China Hacked Asian Telcos to Spy on Uyghur Travelers: Sources

By Reuters
September 5, 2019 Updated: September 5, 2019

LONDON—Hackers working for the Chinese regime have broken into telecoms networks to track Uyghur travelers in Central and Southeast Asia, two intelligence officials and two security consultants who investigated the attacks told Reuters.

The hacks are part of a wider cyber-espionage campaign targeting “high-value individuals” such as diplomats and foreign military personnel, the sources said. But China has also prioritized tracking the movements of ethnic Uyghurs, a minority mostly Muslim group considered a security threat by Beijing.

China is facing growing international criticism over its treatment of Uyghurs in Xinjiang. Members of the group have been subject to mass detentions in what China calls “vocational training” centers and widespread state surveillance.

Beijing’s alleged cyberspace attacks against Uyghurs show how it is able to pursue those policies beyond its physical borders.

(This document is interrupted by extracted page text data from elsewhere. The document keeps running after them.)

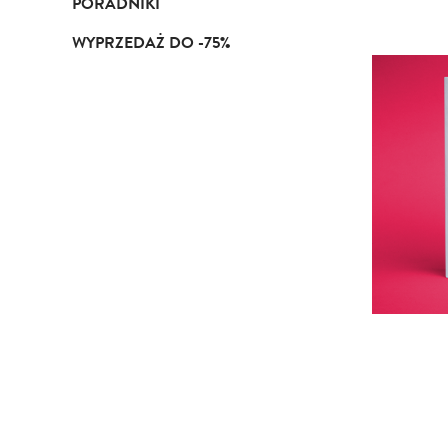
PORADNIKI
WYPRZEDAŻ DO -75%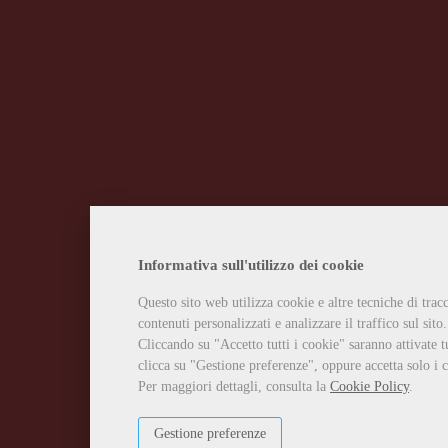
Informativa sull'utilizzo dei cookie
Questo sito web utilizza cookie e altre tecniche di tra
contenuti personalizzati e analizzare il traffico sul sito.
Cliccando su "Accetto tutti i cookie" saranno attivate t
clicca su "Gestione preferenze", oppure accetta solo i c
Per maggiori dettagli, consulta la
Cookie Policy
.
Gestione preferenze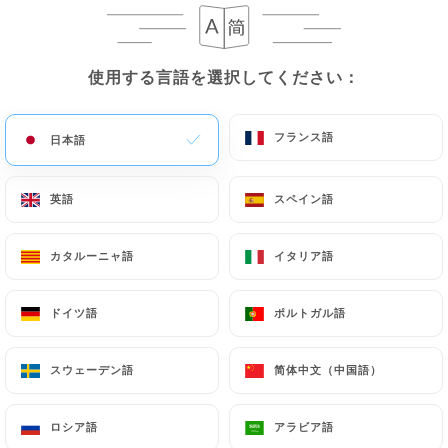
メニュー
JA
使用する言語を選択してください：
使用する言語を選択してください：
フランス語
フランス語
日本語
日本語
/
英語
英語
スペイン語
スペイン語
ホーム
レビュー
レビュー
カタルーニャ語
カタルーニャ語
イタリア語
イタリア語
ドイツ語
ドイツ語
ポルトガル語
ポルトガル語
170 Uniitiのレビュー
スウェーデン語
スウェーデン語
简体中文（中国語）
简体中文（中国語）
4 / 5
ロシア語
ロシア語
アラビア語
アラビア語
100%リアル、検証済みレビュー。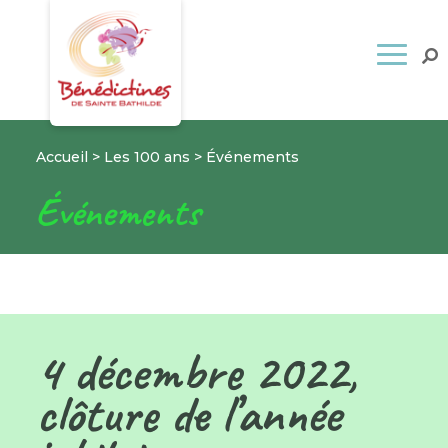
Accueil
>
Les 100 ans
>
Événements
Événements
4 décembre 2022,
clôture de l’année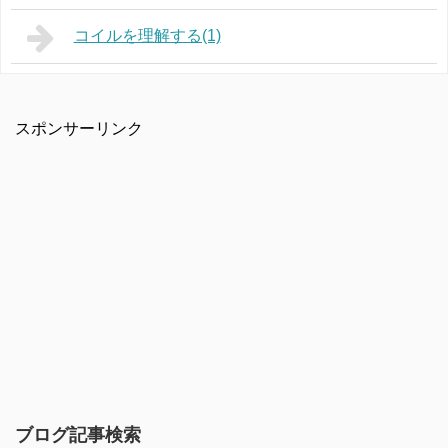
コイルを理解する(1)
スポンサーリンク
ブログ記事検索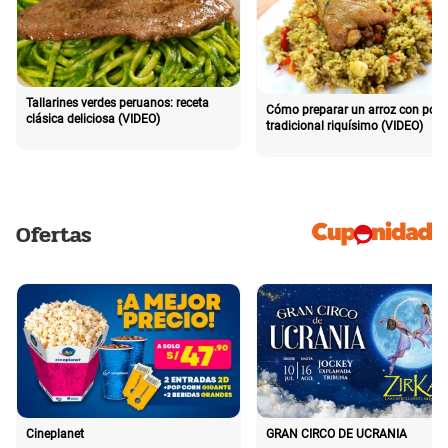
Tallarines verdes peruanos: receta
Cómo preparar un arroz con poll
clásica deliciosa (VIDEO)
tradicional riquísimo (VIDEO)
Ofertas
Cineplanet
GRAN CIRCO DE UCRANIA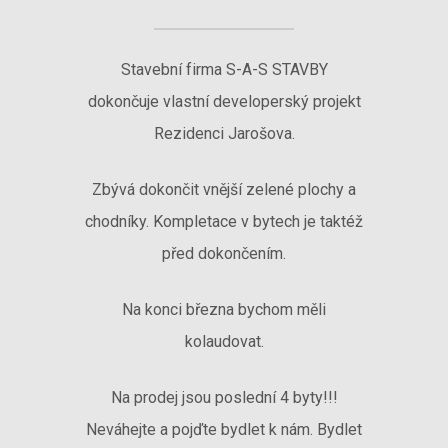
Stavební firma S-A-S STAVBY
dokončuje vlastní developerský projekt
Rezidenci Jarošova.
Zbývá dokončit vnější zelené plochy a
chodníky. Kompletace v bytech je taktéž
před dokončením.
Na konci března bychom měli
kolaudovat.
Na prodej jsou poslední 4 byty!!!
Neváhejte a pojďte bydlet k nám. Bydlet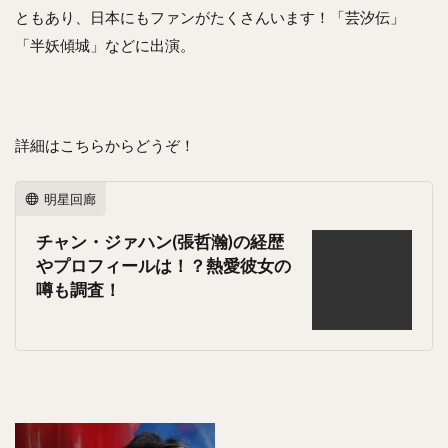
ともあり、日本にもファンがたくさんいます！「芸汐伝」
「半妖傾城」などに出演。
詳細はこちらからどうぞ！
明星回廊
チャン・ジァハン(張哲瀚)の経歴
やプロフィールは！？熱愛彼女の
噂も調査！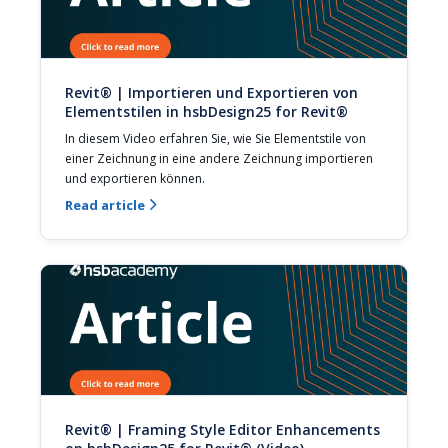
Revit® | Importieren und Exportieren von
Elementstilen in hsbDesign25 for Revit®
In diesem Video erfahren Sie, wie Sie Elementstile von 
einer Zeichnung in eine andere Zeichnung importieren 
und exportieren können.
Read article

Revit® | Framing Style Editor Enhancements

As part of the campaign, different groups of Chinese hackers have compromised telecoms operators in countries including Turkey, Kazakhstan, India, Thailand and Malaysia, the four sources said.

Those countries are frequently used as transit routes by Uyghurs to travel between Xinjiang and Turkey in what human rights activists say is an attempt to escape state persecution.

Ethnic Uyghur children joke as they taunt a local police officer in the old town of Kashgar, in the far western Xinjiang province, China, on June 29, 2017. (Kevin Frayer/Getty Images)

Beijing has justified its surveillance of Uyghurs by saying that such travelers may be going to fight for militant groups in Iraq and Syria, and that the measures in Xinjiang are needed to stem the threat of Islamist extremism.

Reuters was not able to identify which specific telecoms operators were compromised. Government officials in India and Thailand declined to comment. Authorities in Malaysia, Kazakhstan and Turkey did not immediately respond to requests for comment.

U.S. cybersecurity company Volexity this week published a report detailing what it said were Chinese efforts to hack the phones and email accounts of Uyghurs around the world.

Researchers at Google also said they had discovered a campaign by unknown parties to infect thousands of Apple iPhones, which sources told Forbes and TechCrunch was targeted at the Uyghur community.

Epoch Times Photo
Police check identity cards of ethnic Uyghurs and search their bags in Xinjiang in China’s far northwestern, mainly Muslim region. (Peter Parks/AFP/Getty Images)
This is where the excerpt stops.